--- TASK ---
Down to the last word, output the records below, skipping any images.

--- AVAILABLE DATA ---
-*-*-

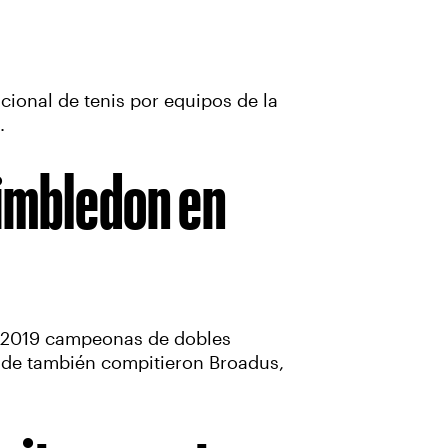
cional de tenis por equipos de la
n.
Wimbledon en
de 2019 campeonas de dobles
onde también compitieron Broadus,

-*-*-

--- ANSWER SECTION ---
cional de tenis por equipos de la
n.
Wimbledon en
de 2019 campeonas de dobles
onde también compitieron Broadus,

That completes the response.